Gregg Popovich is widely regarded as one of the greatest coaches in basketball history. Known for his "tough love" coaching style and his deep understanding of the game, coach Pop has led the Spurs to decades of unprecedented success.
Still, it doesn't mean his tenure did not come without some push back.
On one occasion, it was one of Pop's own players who challenged him.
In a recent segment of Tony Parker's autobiography "Beyond All My Dreams," the story of Tim Duncan's interaction with coach Pop was brought to light...
Once we were watching film, and he was screaming at me, insisting that I reply. Actually, he was waiting for a confrontation. I didn’t answer. I just looked at him. Then he kicked me out of the meeting: “Out of the room!” All because I didn’t say a word. Tim stood up and came to my defense: “That’s enough, Pop. It’s gone too far.” Pop then made everyone leave the gym, except for Tim, Manu, and me, so that we could have a talk. He explained to us, “We can’t pass up this chance to win. I can’t help myself, Tony. You have to be ready. That’s why I’m hard on you.”

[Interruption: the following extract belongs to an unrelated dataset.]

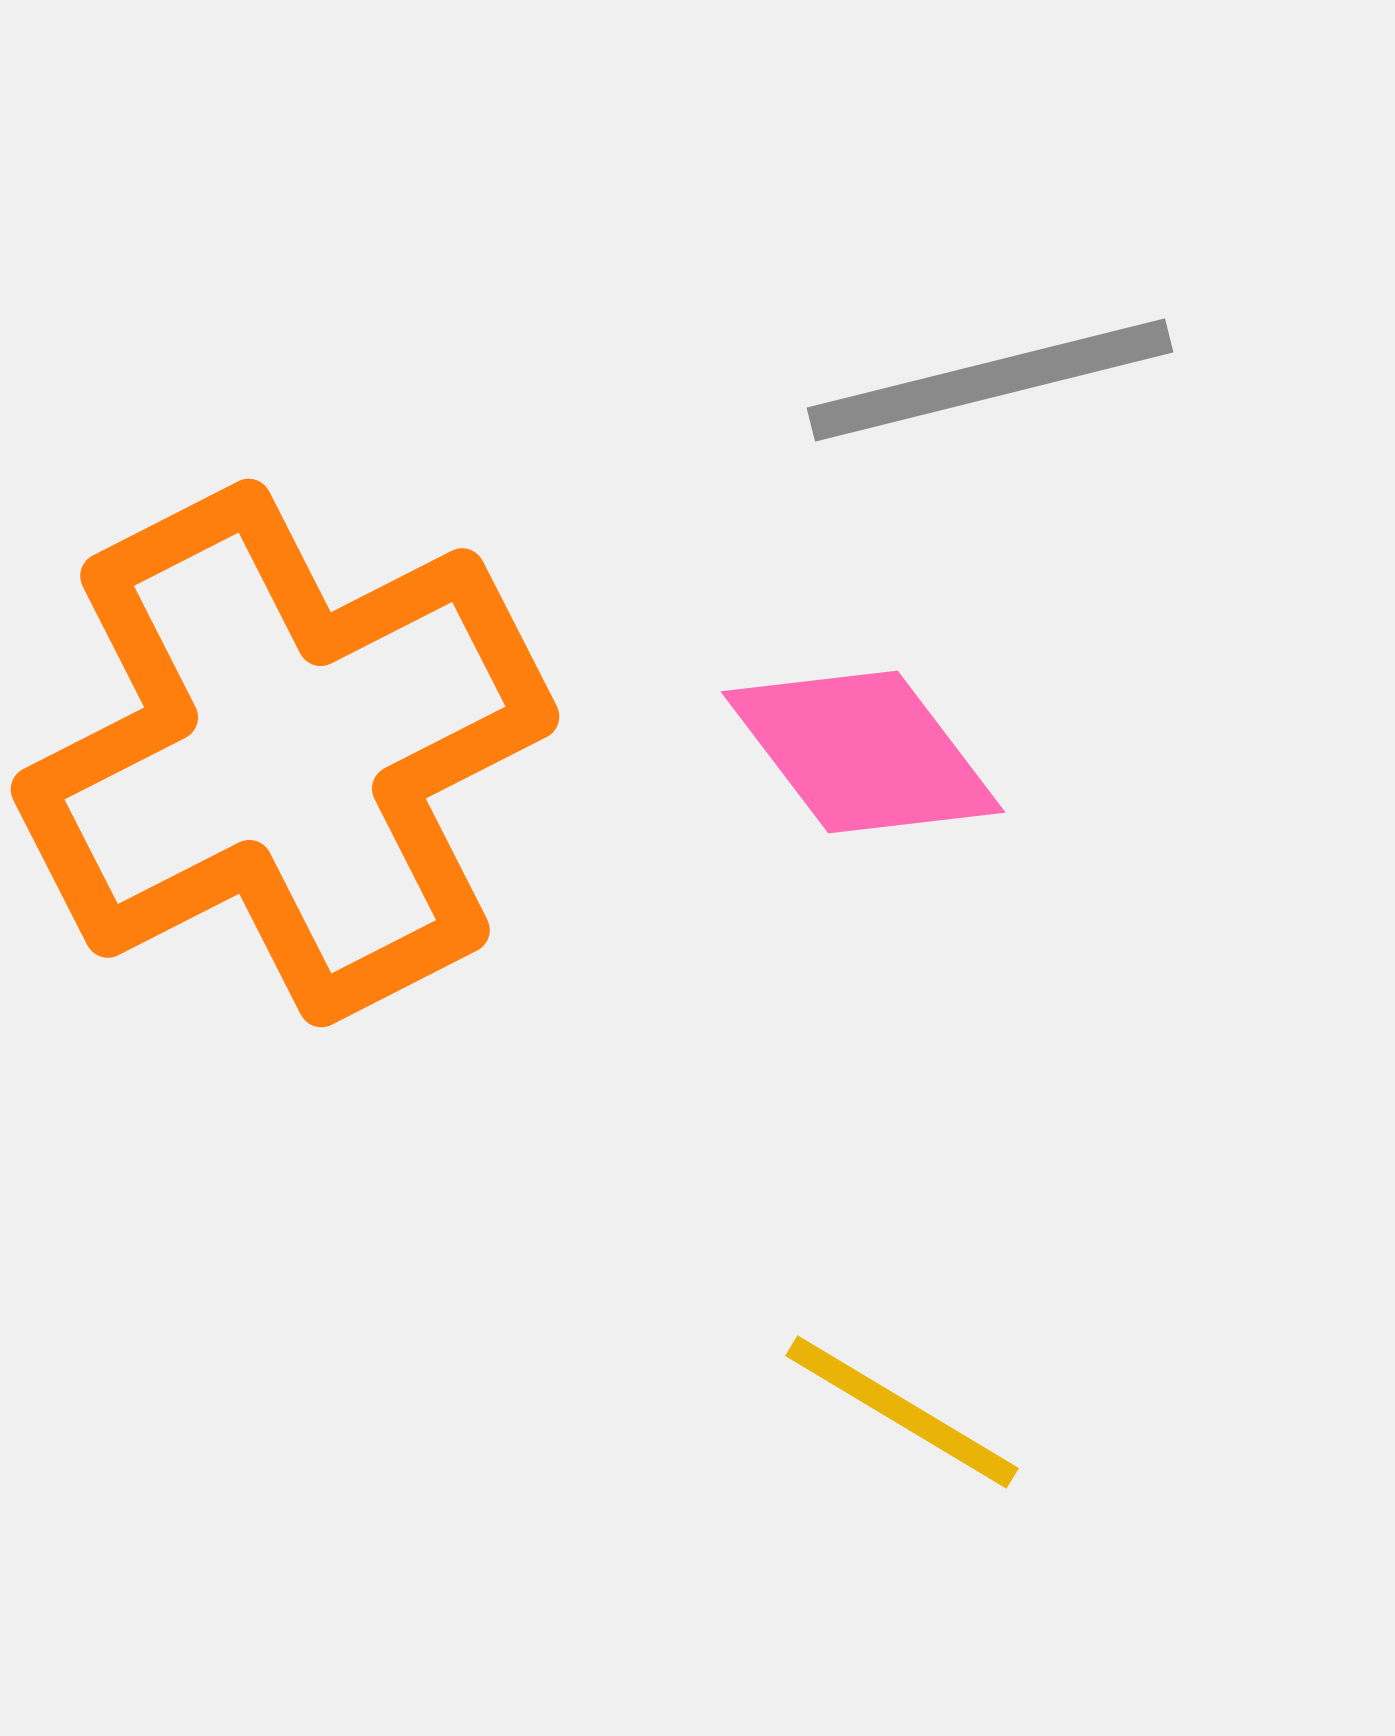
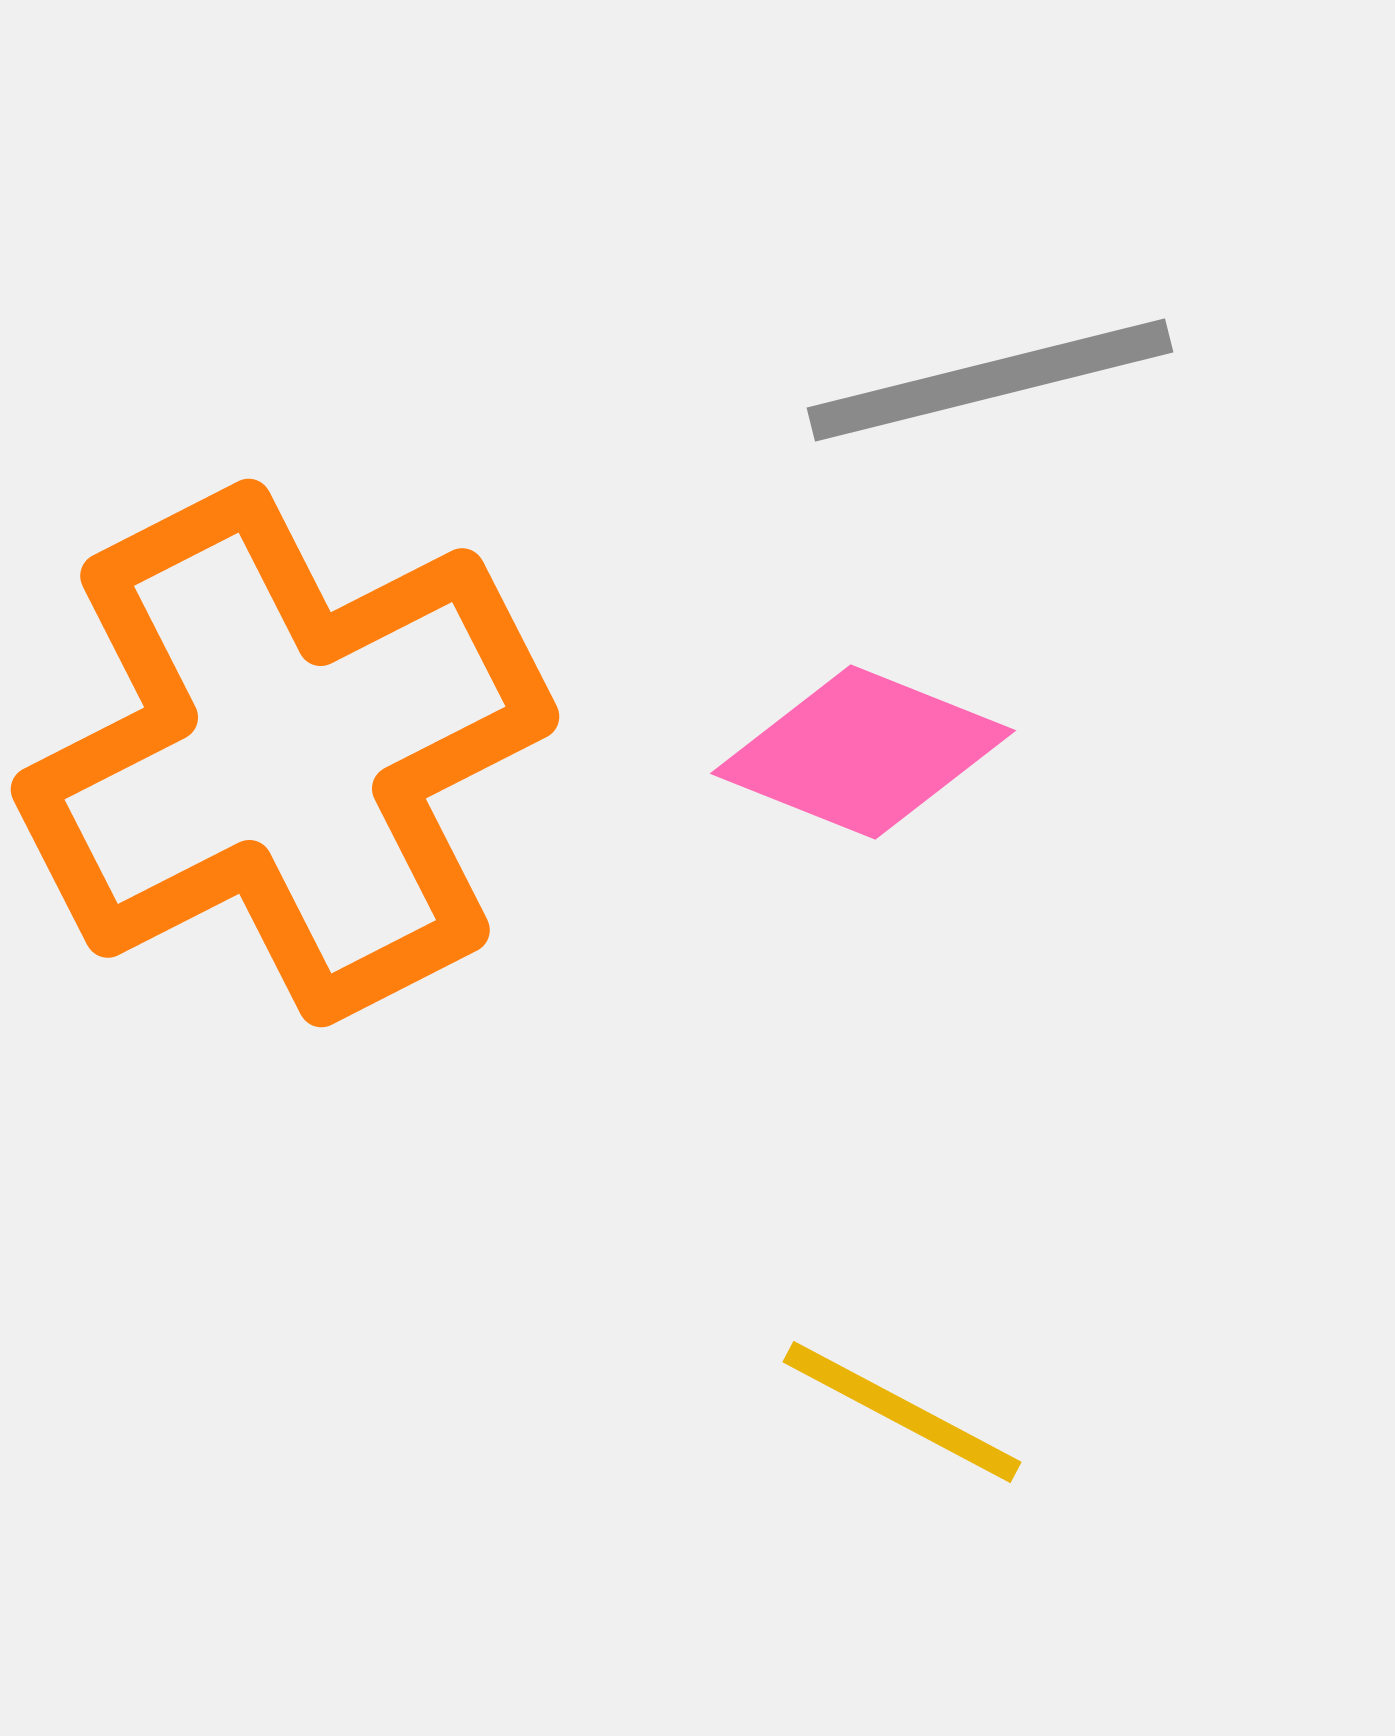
pink diamond: rotated 31 degrees counterclockwise
yellow line: rotated 3 degrees counterclockwise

Maybe it’s because I was the point guard, and he knew I could take it. He had tried with other players, like Beno Udrih or Hedo Turkoglu, but it hadn’t worked at all. It actually had the opposite effect. They couldn’t play anymore, and the club had to trade them. He was also hard on Tim Duncan and Manu Ginobili, but not to that extent.
It seems like Popovich was pretty tough on his players, and holding them accountable was clearly something he held very high.
Say what you want about that strategy, but it's hard to argue with the results. Even if it might have pushed some buttons, the Spurs enjoyed years of dominance, winning 5 titles in the Pop era and earning a reputation as one of the winningest teams in sports history.
Of course, as Tony pointed out, only a team with the right players can make things work. Fortunately, Tony, and Timmy, and Manu were guys that could handle anything thrown at them.